Start of Information shown

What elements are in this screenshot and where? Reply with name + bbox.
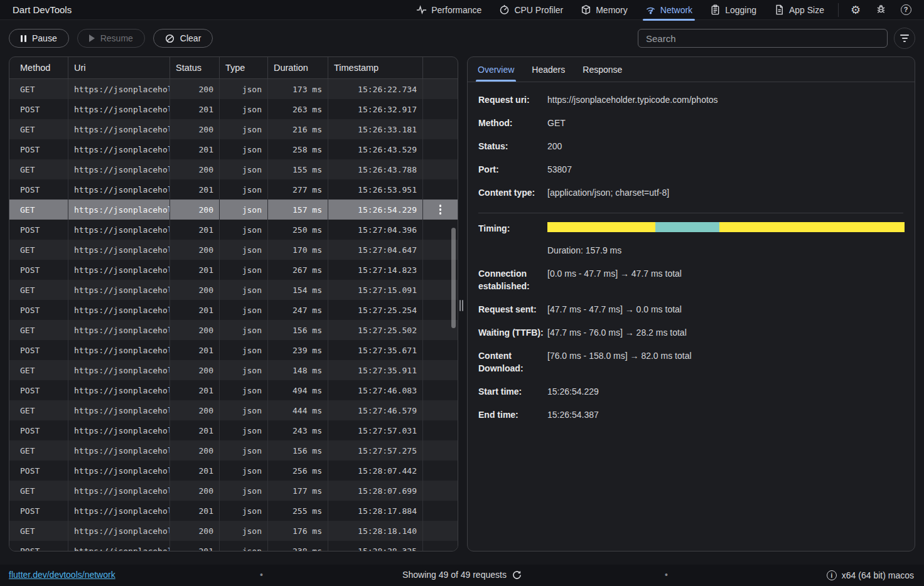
table-cell: 15:26:22.734 — [328, 79, 423, 99]
tab-performance[interactable]: Performance — [407, 0, 490, 20]
table-cell: 15:27:25.502 — [328, 320, 423, 340]
tab-logging[interactable]: Logging — [701, 0, 765, 20]
tab-overview[interactable]: Overview — [469, 57, 523, 82]
table-cell: 177 ms — [268, 481, 328, 501]
table-row[interactable]: GEThttps://jsonplaceholde200json173 ms15… — [9, 79, 458, 99]
table-cell: 255 ms — [268, 501, 328, 521]
column-header[interactable]: Method — [9, 57, 68, 78]
table-cell: 201 — [170, 99, 220, 119]
row-actions-cell — [423, 99, 458, 119]
table-row[interactable]: GEThttps://jsonplaceholde200json157 ms15… — [9, 200, 458, 220]
field-label: Port: — [478, 163, 547, 176]
table-cell: https://jsonplaceholde — [68, 440, 170, 461]
table-cell: 201 — [170, 541, 220, 551]
table-cell: POST — [9, 220, 68, 240]
cpu-profiler-icon — [499, 4, 510, 15]
table-row[interactable]: POSThttps://jsonplaceholde201json239 ms1… — [9, 340, 458, 360]
table-row[interactable]: POSThttps://jsonplaceholde201json243 ms1… — [9, 420, 458, 440]
table-row[interactable]: GEThttps://jsonplaceholde200json176 ms15… — [9, 521, 458, 541]
table-cell: 15:28:17.884 — [328, 501, 423, 521]
tab-memory[interactable]: Memory — [572, 0, 637, 20]
column-header[interactable]: Uri — [68, 57, 170, 78]
table-row[interactable]: GEThttps://jsonplaceholde200json156 ms15… — [9, 440, 458, 461]
table-row[interactable]: GEThttps://jsonplaceholde200json154 ms15… — [9, 280, 458, 300]
table-row[interactable]: POSThttps://jsonplaceholde201json258 ms1… — [9, 139, 458, 159]
column-header[interactable]: Timestamp — [328, 57, 423, 78]
table-row[interactable]: POSThttps://jsonplaceholde201json263 ms1… — [9, 99, 458, 119]
table-row[interactable]: GEThttps://jsonplaceholde200json155 ms15… — [9, 159, 458, 179]
table-row[interactable]: POSThttps://jsonplaceholde201json494 ms1… — [9, 380, 458, 400]
table-cell: 15:27:04.396 — [328, 220, 423, 240]
table-row[interactable]: GEThttps://jsonplaceholde200json170 ms15… — [9, 240, 458, 260]
topbar-divider — [838, 3, 839, 17]
filter-button[interactable] — [894, 28, 915, 49]
tab-headers[interactable]: Headers — [523, 57, 574, 82]
table-cell: json — [220, 139, 268, 159]
tab-network[interactable]: Network — [637, 0, 701, 20]
network-toolbar: Pause Resume Clear — [9, 29, 915, 48]
table-cell: 15:26:32.917 — [328, 99, 423, 119]
table-row[interactable]: GEThttps://jsonplaceholde200json156 ms15… — [9, 320, 458, 340]
row-actions-cell — [423, 541, 458, 551]
table-cell: 201 — [170, 179, 220, 200]
field-value: Duration: 157.9 ms — [547, 244, 903, 257]
table-cell: https://jsonplaceholde — [68, 360, 170, 380]
table-row[interactable]: POSThttps://jsonplaceholde201json247 ms1… — [9, 300, 458, 320]
field-label: Waiting (TTFB): — [478, 326, 547, 339]
table-row[interactable]: GEThttps://jsonplaceholde200json444 ms15… — [9, 400, 458, 420]
column-header[interactable] — [423, 57, 458, 78]
table-cell: https://jsonplaceholde — [68, 541, 170, 551]
table-cell: 15:27:25.254 — [328, 300, 423, 320]
column-header[interactable]: Status — [170, 57, 220, 78]
clear-button[interactable]: Clear — [153, 29, 213, 48]
table-cell: 200 — [170, 521, 220, 541]
table-cell: 201 — [170, 260, 220, 280]
settings-button[interactable]: ⚙ — [847, 2, 864, 18]
timing-segment — [719, 222, 905, 232]
info-icon[interactable]: i — [827, 570, 837, 580]
field-content-type: Content type: [application/json; charset… — [478, 186, 903, 199]
table-cell: json — [220, 521, 268, 541]
requests-table-header: MethodUriStatusTypeDurationTimestamp — [9, 57, 458, 79]
table-row[interactable]: POSThttps://jsonplaceholde201json277 ms1… — [9, 179, 458, 200]
help-button[interactable]: ? — [898, 2, 914, 18]
table-cell: json — [220, 200, 268, 220]
tab-app-size[interactable]: App Size — [765, 0, 833, 20]
row-actions-cell — [423, 79, 458, 99]
table-cell: https://jsonplaceholde — [68, 200, 170, 220]
table-row[interactable]: POSThttps://jsonplaceholde201json238 ms1… — [9, 541, 458, 551]
overview-content: Request uri: https://jsonplaceholder.typ… — [468, 82, 915, 421]
resume-button[interactable]: Resume — [77, 29, 145, 48]
filter-icon — [900, 35, 909, 36]
table-row[interactable]: POSThttps://jsonplaceholde201json256 ms1… — [9, 461, 458, 481]
table-cell: POST — [9, 179, 68, 200]
table-cell: 157 ms — [268, 200, 328, 220]
platform-label: x64 (64 bit) macos — [842, 570, 914, 580]
table-cell: 200 — [170, 440, 220, 461]
column-header[interactable]: Type — [220, 57, 268, 78]
pause-button[interactable]: Pause — [9, 29, 69, 48]
table-row[interactable]: GEThttps://jsonplaceholde200json177 ms15… — [9, 481, 458, 501]
bug-icon — [876, 4, 886, 16]
tab-response[interactable]: Response — [574, 57, 631, 82]
panel-splitter[interactable] — [459, 300, 465, 311]
table-row[interactable]: POSThttps://jsonplaceholde201json267 ms1… — [9, 260, 458, 280]
table-scrollbar[interactable] — [451, 228, 456, 328]
timing-bar — [547, 222, 905, 232]
table-row[interactable]: POSThttps://jsonplaceholde201json250 ms1… — [9, 220, 458, 240]
row-menu-icon[interactable] — [437, 202, 444, 217]
table-cell: 200 — [170, 280, 220, 300]
table-row[interactable]: POSThttps://jsonplaceholde201json255 ms1… — [9, 501, 458, 521]
table-row[interactable]: GEThttps://jsonplaceholde200json216 ms15… — [9, 119, 458, 139]
status-bar: flutter.dev/devtools/network • Showing 4… — [0, 565, 924, 586]
table-cell: POST — [9, 340, 68, 360]
pause-label: Pause — [32, 33, 57, 43]
table-cell: json — [220, 340, 268, 360]
column-header[interactable]: Duration — [268, 57, 328, 78]
search-input[interactable] — [638, 29, 888, 48]
table-row[interactable]: GEThttps://jsonplaceholde200json148 ms15… — [9, 360, 458, 380]
refresh-icon[interactable] — [512, 570, 522, 580]
table-cell: 15:27:04.647 — [328, 240, 423, 260]
report-bug-button[interactable] — [873, 2, 889, 18]
tab-cpu-profiler[interactable]: CPU Profiler — [490, 0, 572, 20]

End of Information shown

__Task prompt__:
Repeat the listing above in full, exactly, and omit its pictures.

__Exercise response__:
What elements are in this screenshot and where? Reply with name + bbox.
table-cell: 15:26:22.734 — [328, 79, 423, 99]
tab-performance[interactable]: Performance — [407, 0, 490, 20]
table-cell: 15:27:25.502 — [328, 320, 423, 340]
tab-logging[interactable]: Logging — [701, 0, 765, 20]
tab-overview[interactable]: Overview — [469, 57, 523, 82]
table-cell: 177 ms — [268, 481, 328, 501]
table-row[interactable]: GEThttps://jsonplaceholde200json173 ms15… — [9, 79, 458, 99]
table-cell: 255 ms — [268, 501, 328, 521]
column-header[interactable]: Method — [9, 57, 68, 78]
table-cell: 201 — [170, 99, 220, 119]
row-actions-cell — [423, 99, 458, 119]
table-row[interactable]: GEThttps://jsonplaceholde200json157 ms15… — [9, 200, 458, 220]
field-label: Port: — [478, 163, 547, 176]
table-cell: https://jsonplaceholde — [68, 440, 170, 461]
table-cell: 201 — [170, 541, 220, 551]
table-cell: POST — [9, 220, 68, 240]
cpu-profiler-icon — [499, 4, 510, 15]
table-row[interactable]: POSThttps://jsonplaceholde201json239 ms1… — [9, 340, 458, 360]
table-row[interactable]: POSThttps://jsonplaceholde201json243 ms1… — [9, 420, 458, 440]
table-row[interactable]: GEThttps://jsonplaceholde200json176 ms15… — [9, 521, 458, 541]
table-cell: 15:28:17.884 — [328, 501, 423, 521]
tab-memory[interactable]: Memory — [572, 0, 637, 20]
column-header[interactable]: Uri — [68, 57, 170, 78]
table-row[interactable]: GEThttps://jsonplaceholde200json156 ms15… — [9, 440, 458, 461]
table-row[interactable]: GEThttps://jsonplaceholde200json154 ms15… — [9, 280, 458, 300]
table-row[interactable]: POSThttps://jsonplaceholde201json258 ms1… — [9, 139, 458, 159]
column-header[interactable]: Timestamp — [328, 57, 423, 78]
table-row[interactable]: POSThttps://jsonplaceholde201json263 ms1… — [9, 99, 458, 119]
table-row[interactable]: GEThttps://jsonplaceholde200json155 ms15… — [9, 159, 458, 179]
table-row[interactable]: POSThttps://jsonplaceholde201json494 ms1… — [9, 380, 458, 400]
table-cell: 15:27:04.396 — [328, 220, 423, 240]
table-row[interactable]: GEThttps://jsonplaceholde200json170 ms15… — [9, 240, 458, 260]
topbar-divider — [838, 3, 839, 17]
filter-button[interactable] — [894, 28, 915, 49]
tab-headers[interactable]: Headers — [523, 57, 574, 82]
table-cell: json — [220, 139, 268, 159]
tab-network[interactable]: Network — [637, 0, 701, 20]
network-toolbar: Pause Resume Clear — [9, 29, 915, 48]
table-cell: 15:26:32.917 — [328, 99, 423, 119]
table-row[interactable]: GEThttps://jsonplaceholde200json156 ms15… — [9, 320, 458, 340]
row-actions-cell — [423, 541, 458, 551]
table-cell: 201 — [170, 179, 220, 200]
field-value: Duration: 157.9 ms — [547, 244, 903, 257]
table-cell: https://jsonplaceholde — [68, 360, 170, 380]
table-row[interactable]: POSThttps://jsonplaceholde201json247 ms1… — [9, 300, 458, 320]
field-label: Waiting (TTFB): — [478, 326, 547, 339]
table-row[interactable]: GEThttps://jsonplaceholde200json444 ms15… — [9, 400, 458, 420]
column-header[interactable] — [423, 57, 458, 78]
table-cell: https://jsonplaceholde — [68, 541, 170, 551]
table-cell: 15:27:25.254 — [328, 300, 423, 320]
column-header[interactable]: Status — [170, 57, 220, 78]
clear-button[interactable]: Clear — [153, 29, 213, 48]
table-cell: 200 — [170, 521, 220, 541]
table-cell: 201 — [170, 260, 220, 280]
settings-button[interactable]: ⚙ — [847, 2, 864, 18]
timing-segment — [719, 222, 905, 232]
info-icon[interactable]: i — [827, 570, 837, 580]
field-content-type: Content type: [application/json; charset… — [478, 186, 903, 199]
table-cell: json — [220, 521, 268, 541]
requests-table-header: MethodUriStatusTypeDurationTimestamp — [9, 57, 458, 79]
table-row[interactable]: POSThttps://jsonplaceholde201json277 ms1… — [9, 179, 458, 200]
help-button[interactable]: ? — [898, 2, 914, 18]
table-cell: json — [220, 200, 268, 220]
tab-app-size[interactable]: App Size — [765, 0, 833, 20]
row-actions-cell — [423, 79, 458, 99]
table-cell: https://jsonplaceholde — [68, 200, 170, 220]
table-row[interactable]: POSThttps://jsonplaceholde201json238 ms1… — [9, 541, 458, 551]
overview-content: Request uri: https://jsonplaceholder.typ… — [468, 82, 915, 421]
resume-button[interactable]: Resume — [77, 29, 145, 48]
filter-icon — [900, 35, 909, 36]
table-row[interactable]: POSThttps://jsonplaceholde201json256 ms1… — [9, 461, 458, 481]
table-cell: POST — [9, 179, 68, 200]
table-cell: 157 ms — [268, 200, 328, 220]
platform-label: x64 (64 bit) macos — [842, 570, 914, 580]
table-cell: 200 — [170, 440, 220, 461]
column-header[interactable]: Type — [220, 57, 268, 78]
pause-button[interactable]: Pause — [9, 29, 69, 48]
table-row[interactable]: GEThttps://jsonplaceholde200json177 ms15… — [9, 481, 458, 501]
bug-icon — [876, 4, 886, 16]
tab-response[interactable]: Response — [574, 57, 631, 82]
panel-splitter[interactable] — [459, 300, 465, 311]
table-row[interactable]: POSThttps://jsonplaceholde201json267 ms1… — [9, 260, 458, 280]
table-scrollbar[interactable] — [451, 228, 456, 328]
timing-bar — [547, 222, 905, 232]
table-row[interactable]: POSThttps://jsonplaceholde201json250 ms1… — [9, 220, 458, 240]
row-menu-icon[interactable] — [437, 202, 444, 217]
table-cell: 200 — [170, 280, 220, 300]
table-row[interactable]: POSThttps://jsonplaceholde201json255 ms1… — [9, 501, 458, 521]
table-row[interactable]: GEThttps://jsonplaceholde200json216 ms15… — [9, 119, 458, 139]
status-bar: flutter.dev/devtools/network • Showing 4… — [0, 565, 924, 586]
table-cell: POST — [9, 340, 68, 360]
pause-label: Pause — [32, 33, 57, 43]
table-cell: json — [220, 340, 268, 360]
column-header[interactable]: Duration — [268, 57, 328, 78]
search-input[interactable] — [638, 29, 888, 48]
table-row[interactable]: GEThttps://jsonplaceholde200json148 ms15… — [9, 360, 458, 380]
refresh-icon[interactable] — [512, 570, 522, 580]
table-cell: 15:27:04.647 — [328, 240, 423, 260]
report-bug-button[interactable] — [873, 2, 889, 18]
tab-cpu-profiler[interactable]: CPU Profiler — [490, 0, 572, 20]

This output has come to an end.